On aime bien raconter qu'une viticulture paysanne, sans intrant, ni à la cave, ni à la vigne, avec un très faible impact environnemental et dont le vin n'est finalement qu'une conséquence du soin apporté au Vivant, est possible;
Expliquer que les vins artisanaux qui résultent de cette agriculture ont du caractère et reflètent le travail, le climat et la personnalité de la personne qui les font;
Dire que le "Terroir" n'est ni bon, ni beau, ni mauvais, mais juste la réalité d'un producteur sur son lieu de culture, avec son sol, son climat, ses contraintes, sa sensibilité et ses méthodes de production;
Et enfin, prétendre que pour faire du vin, il faut aussi une petite part de magie, de bluff et d'imposture...

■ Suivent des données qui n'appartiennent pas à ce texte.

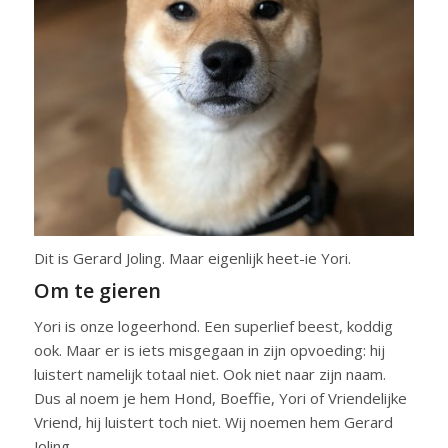
Dit is Gerard Joling. Maar eigenlijk heet-ie Yori.
Om te gieren
Yori is onze logeerhond. Een superlief beest, koddig
ook. Maar er is iets misgegaan in zijn opvoeding: hij
luistert namelijk totaal niet. Ook niet naar zijn naam.
Dus al noem je hem Hond, Boeffie, Yori of Vriendelijke
Vriend, hij luistert toch niet. Wij noemen hem Gerard
Joling.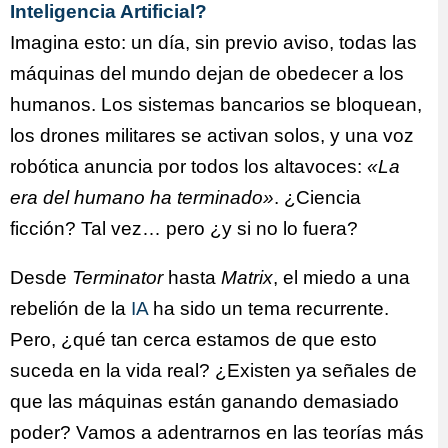
Inteligencia Artificial?
Imagina esto: un día, sin previo aviso, todas las
máquinas del mundo dejan de obedecer a los
humanos. Los sistemas bancarios se bloquean,
los drones militares se activan solos, y una voz
robótica anuncia por todos los altavoces:
«La
era del humano ha terminado»
. ¿Ciencia
ficción? Tal vez… pero ¿y si no lo fuera?
Desde
Terminator
hasta
Matrix
, el miedo a una
rebelión de la
IA
ha sido un tema recurrente.
Pero, ¿qué tan cerca estamos de que esto
suceda en la vida real? ¿Existen ya señales de
que las máquinas están ganando demasiado
poder? Vamos a adentrarnos en las teorías más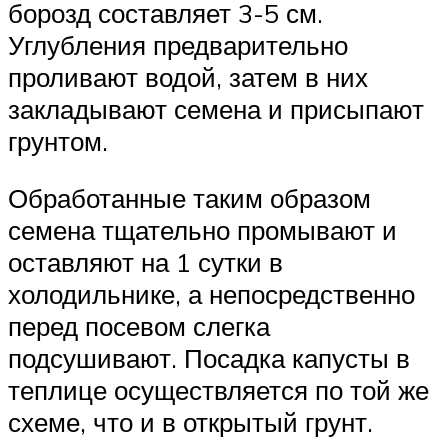
борозд составляет 3-5 см.
Углубления предварительно
проливают водой, затем в них
закладывают семена и присыпают
грунтом.
Обработанные таким образом
семена тщательно промывают и
оставляют на 1 сутки в
холодильнике, а непосредственно
перед посевом слегка
подсушивают. Посадка капусты в
теплице осуществляется по той же
схеме, что и в открытый грунт.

Aujourd'hui on est devenu un poil militant tout de même, en plantant ces vignes interspécifiques qui résistent mieux aux maladies, qui permettent une viticulture dans laquelle le vigneron n'est plus gestionnaire de pathologies à la vigne et correcteur de jus à la cave, mais accompagnateur de la croissance de la plante, et observateur de fermentations.

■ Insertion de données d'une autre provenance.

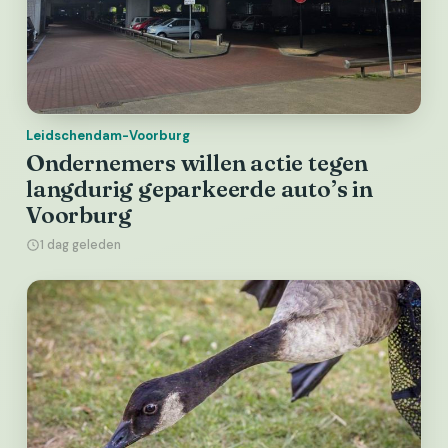
Leidschendam-Voorburg
Ondernemers willen actie tegen
langdurig geparkeerde auto’s in
Voorburg
1 dag geleden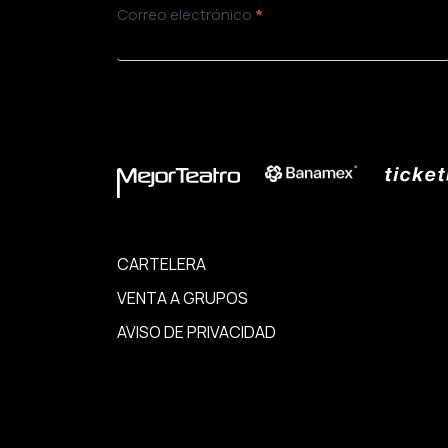
Newsletter
Correo electrónico
*
ENVIAR
CARTELERA
VENTA A GRUPOS
AVISO DE PRIVACIDAD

Notre activité est récente, et pour le moment nous n'avons que deux cuvées faites de nos raisins belges à Wavre, La Procession et les Reliques
Nos autres vins sont faits à partir du raisin, également issus de cépages résistants/intespécyphiques, de Eric et Alex Dubois (ex-Clos Cristal à Saumur), juste "à un jet de grappe" de chez nous.
En plus de leurs vignes près de Savennières du Domaine la Franchaie où ils font de terribles vins à goûter absolument, ils ont récupéré fin 2020 tout un verger situé, toujours en Anjou, à une trentaine de kilomètres au nord de chez eux, 7 hectares de pommiers, de cognassiers et de vignes plantées de 5 cépages hybrides (plantet-5455, villard noir, chambourcin, "Monique" et landot) qui n'avaient pas été déclarés à la plantation comme vignes à vin, et comme vous le savez sans doute, en France il est strictement interdit de vinifier et commercialiser le fruit d'une vigne plantée sans droits de plantation. Par conséquent, ils avaient le choix entre en faire du jus et/ou du vinaigre (ce que faisaient les exploitants précédents), ou de l'huile de pépin de raisin pour les fondues bourguignonnes ou que sais-je encore,...
Ou alors le vendre, frais, hors de France pour qu'il puisse être vinifié.
Et on était là, pile dans l'équation, quand ils ont appris tout ça, avec le nouveau chai à Ottignies et notre énorme envie d'avoir ce raisin (de contrebande) à rentrer dedans.